Activity:
Go through the entries and say how many lines contain the string "loads". The number is the whole answer.

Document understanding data

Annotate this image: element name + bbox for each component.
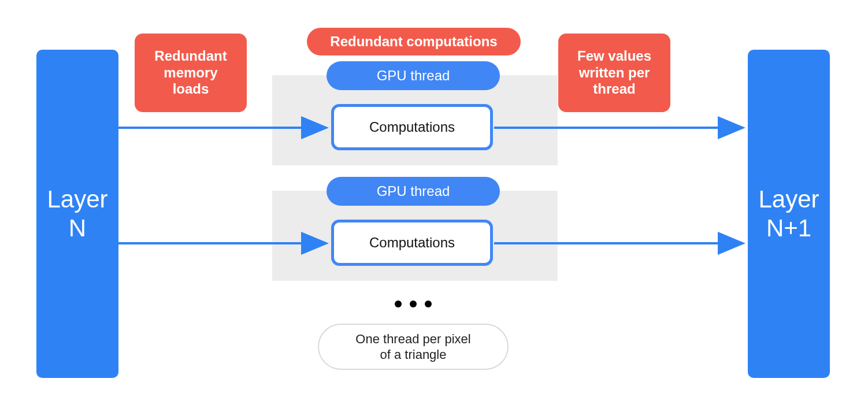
callout-redundant-computations: Redundant computations xyxy=(307,28,521,55)
computations-box-0: Computations xyxy=(331,104,493,150)
dot-icon xyxy=(410,301,417,307)
dot-icon xyxy=(425,301,432,307)
gpu-thread-pill-0-label: GPU thread xyxy=(377,68,450,84)
layer-n-box: Layer N xyxy=(36,50,118,378)
footer-one-thread-pill: One thread per pixel of a triangle xyxy=(318,324,509,370)
redundant-computations-text: Redundant computations xyxy=(330,34,497,50)
gpu-thread-pill-1-label: GPU thread xyxy=(377,183,450,199)
computations-box-1: Computations xyxy=(331,220,493,266)
layer-n-label: Layer N xyxy=(47,185,107,243)
callout-few-values: Few values written per thread xyxy=(558,34,670,112)
footer-pill-text: One thread per pixel of a triangle xyxy=(355,331,470,363)
few-values-text: Few values written per thread xyxy=(577,48,651,98)
dot-icon xyxy=(395,301,402,307)
computations-0-label: Computations xyxy=(369,119,455,135)
callout-redundant-memory-loads: Redundant memory loads xyxy=(135,34,247,112)
computations-1-label: Computations xyxy=(369,235,455,251)
gpu-thread-pill-1: GPU thread xyxy=(327,177,500,206)
gpu-thread-pill-0: GPU thread xyxy=(327,61,500,90)
layer-n1-box: Layer N+1 xyxy=(748,50,830,378)
redundant-memory-text: Redundant memory loads xyxy=(154,48,227,98)
layer-n1-label: Layer N+1 xyxy=(758,185,819,243)
ellipsis-icon xyxy=(393,301,433,307)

Written reply:
2